Le Pack Prévention Maltraitance & Culture de la Bientraitance propose des supports directement utilisables pour ancrer cette culture dans les pratiques d’équipe, sans partir de zéro.

Questions fréquentes (People Also Ask)

Quelle est la différence entre une réclamation et une plainte en EHPAD ?
Une réclamation est un signalement interne à l’établissement. Une plainte implique une démarche externe (ARS, médiateur, justice). L’objectif d’un bon dispositif est de traiter la réclamation avant qu’elle ne devienne une plainte formelle.

Un résident peut-il déposer une réclamation sans passer par sa famille ?
Oui. Tout résident a le droit d’exercer seul ses droits, à condition d’en être capable. Le CVS (Conseil de la Vie Sociale) est un espace institutionnel prévu à cet effet. La réclamation directe doit aussi être possible et sécurisée.
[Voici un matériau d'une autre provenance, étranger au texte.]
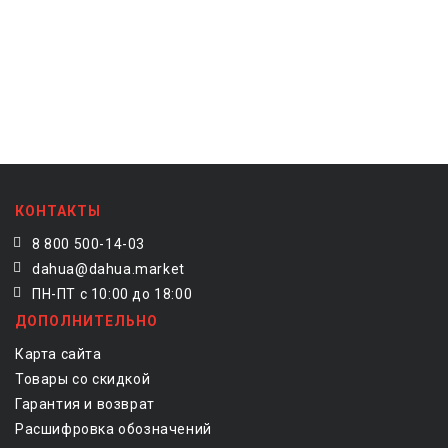
КОНТАКТЫ
8 800 500-14-03
dahua@dahua.market
ПН-ПТ с 10:00 до 18:00
ДОПОЛНИТЕЛЬНО
Карта сайта
Товары со скидкой
Гарантия и возврат
Расшифровка обозначений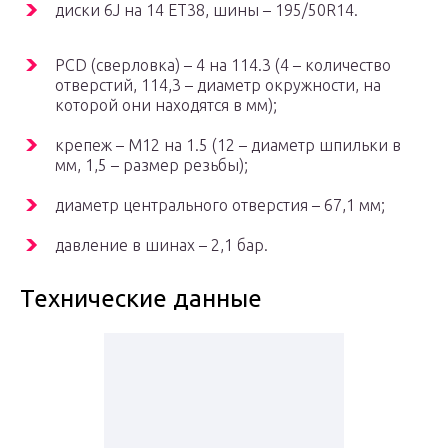
диски 6J на 14 ET38, шины – 195/50R14.
PCD (сверловка) – 4 на 114.3 (4 – количество
отверстий, 114,3 – диаметр окружности, на
которой они находятся в мм);
крепеж – M12 на 1.5 (12 – диаметр шпильки в
мм, 1,5 – размер резьбы);
диаметр центрального отверстия – 67,1 мм;
давление в шинах – 2,1 бар.
Технические данные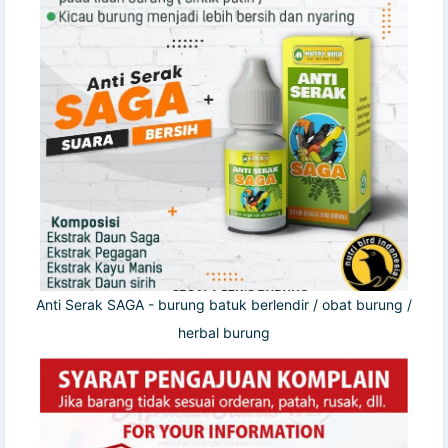
Anti Serak SAGA - burung batuk berlendir / obat burung /
herbal burung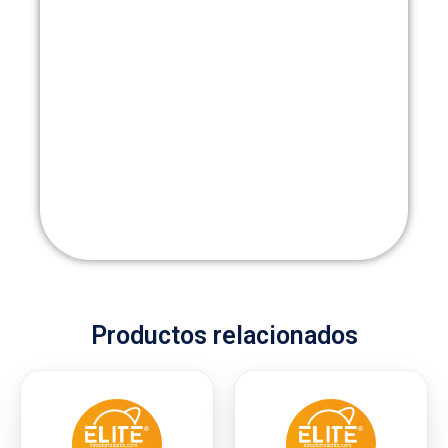
Productos relacionados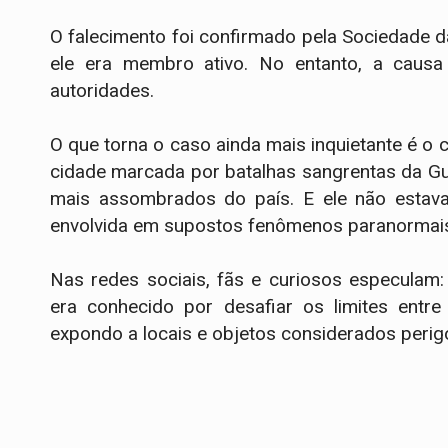
O falecimento foi confirmado pela Sociedade d
ele era membro ativo. No entanto, a causa 
autoridades.
O que torna o caso ainda mais inquietante é o 
cidade marcada por batalhas sangrentas da Gu
mais assombrados do país. E ele não estava
envolvida em supostos fenômenos paranormais, f
Nas redes sociais, fãs e curiosos especulam
era conhecido por desafiar os limites entre
expondo a locais e objetos considerados peri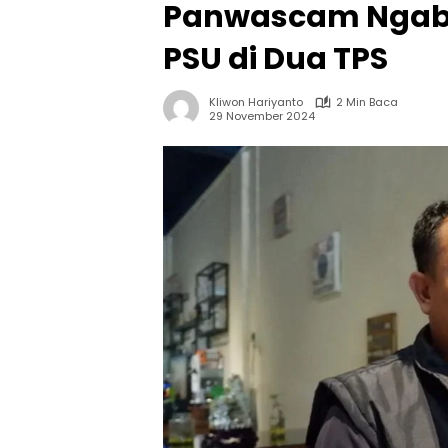
Panwascam Ngab
PSU di Dua TPS
Kliwon Hariyanto
2 Min Baca
29 November 2024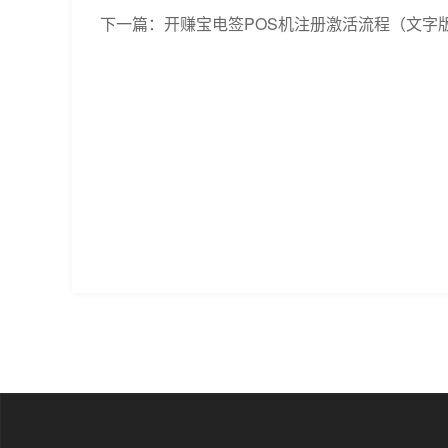
下一篇：
开赚宝电签POS机注册激活流程（文字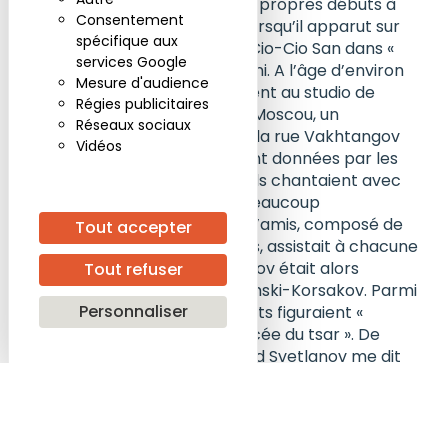
au
Théâtre Bolchoï
. Il fit ses propres débuts à
Consentement
l’opéra à l’âge de trois ans, lorsqu’il apparut sur
spécifique aux
scène dans le rôle du fils de Cio-Cio San dans «
services Google
Madame Butterfly » de Puccini. A l’âge d’environ
Mesure d'audience
16 ans, nous allions très souvent au studio de
Régies publicitaires
l’opéra du conservatoire de Moscou, un
Réseaux sociaux
magnifique petit théâtre sur la rue Vakhtangov
Vidéos
où les représentations étaient données par les
étudiants du Conservatoire. Ils chantaient avec
une réelle passion et avec beaucoup
d’expression. Notre groupe d’amis, composé de
Tout accepter
deux garçons et de deux filles, assistait à chacune
des représentations. Svetlanov était alors
Tout refuser
fasciné par les opéras de Rimski-Korsakov. Parmi
Personnaliser
les opéras qui y furent produits figuraient «
Snegourotchka » et « La Fiancée du tsar ». De
nombreuses années plus tard Svetlanov me dit
que ses opéras préférés étaient «
Snegourotchka » et, bien sûr, « La Pskovitaine » ,
qu’il avait choisi pour réaliser ses débuts au
Bolchoï et qui devait d’ailleurs être sa dernière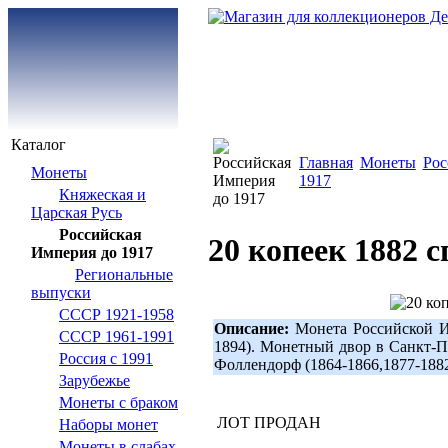
Каталог
Главная
Монеты
Рос
Монеты
1917
Княжеская и
Царская Русь
Российская
20 копеек 1882 
Империя до 1917
Региональные
выпуски
СССР 1921-1958
Описание:
Монета Российской Им
СССР 1961-1991
1894). Монетный двор в Санкт-
Россия с 1991
Фоллендорф (1864-1866,1877-188
Зарубежье
Монеты с браком
ЛОТ ПРОДАН
Наборы монет
Монеты в слабах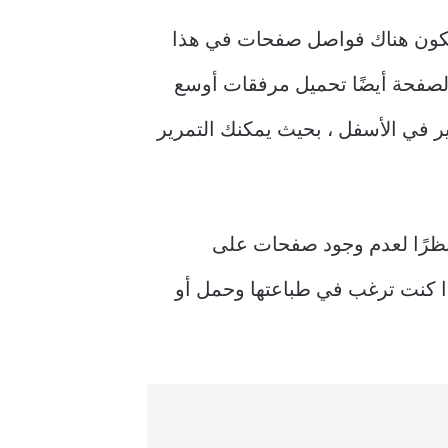
 المستند بدون صفحات في أي مستند في محرر مستندات Google ، لن تكون هناك فواصل صفحات في هذا
الصفحة أيضًا تحميل مرفقات أوسع
ر في الأسفل ، بحيث يمكنك التمرير
 نظرًا لعدم وجود صفحات على
إذا كنت ترغب في طباعتها وحمل أو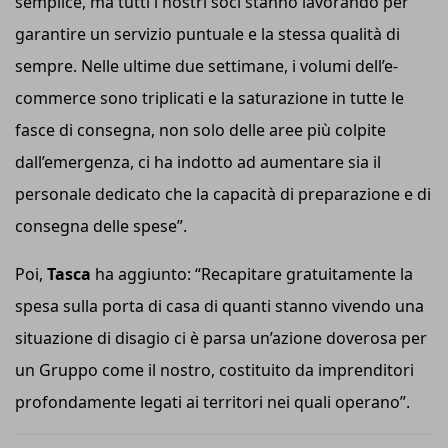
semplice, ma tutti i nostri soci stanno lavorando per
garantire un servizio puntuale e la stessa qualità di
sempre. Nelle ultime due settimane, i volumi dell’e-
commerce sono triplicati e la saturazione in tutte le
fasce di consegna, non solo delle aree più colpite
dall’emergenza, ci ha indotto ad aumentare sia il
personale dedicato che la capacità di preparazione e di
consegna delle spese
”
.
Poi,
Tasca
ha aggiunto:
“
Recapitare gratuitamente la
spesa sulla porta di casa di quanti stanno vivendo una
situazione di disagio ci è parsa un’azione doverosa per
un Gruppo come il nostro, costituito da imprenditori
profondamente legati ai territori nei quali operano”.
Que faire si une réclamation met en cause un soignant nommément ?
La réclamation doit être enregistrée comme toute autre. La direction analyse les faits, entend le professionnel concerné et répond à la famille. Si les faits révèlent un risque de maltraitance, la procédure de signalement interne s’enclenche immédiatement, indépendamment du traitement de la réclamation.

Comment impliquer les équipes sans qu’elles se sentent surveillées ?
En positionnant la réclamation comme un outil d’amélioration collective, pas comme une sanction individuelle. Le débriefing post-réclamation doit se faire en équipe, sur les pratiques, pas sur les personnes.


Mini-FAQ

Les réclamations doivent-elles figurer dans le rapport d’activité ?
Oui. Depuis le décret créant le RAMA (Rapport Annuel Médical et d’Activité), les indicateurs qualité incluent le traitement des plaintes. Le rapport annuel de la direction doit également rendre compte des réclamations reçues et des suites données.

Un petit EHPAD de 30 lits doit-il avoir la même procédure qu’un grand établissement ?
Le niveau de formalisation peut être adapté à la taille. Mais l’obligation de traitement existe quelle que soit la capacité d’accueil. Une procédure d’une page, un registre et un référent désigné suffisent pour être en conformité dans un petit établissement.

Comment expliquer à une famille que sa réclamation n’a pas abouti à une sanction ?
En expliquant clairement les mesures prises (et non les mesures disciplinaires, qui relèvent de la confidentialité RH). La réponse se concentre sur les actions correctives : formation, modification d’une pratique, ajustement d’un protocole. Cela montre que le signalement a eu un impact réel, même sans sanction visible.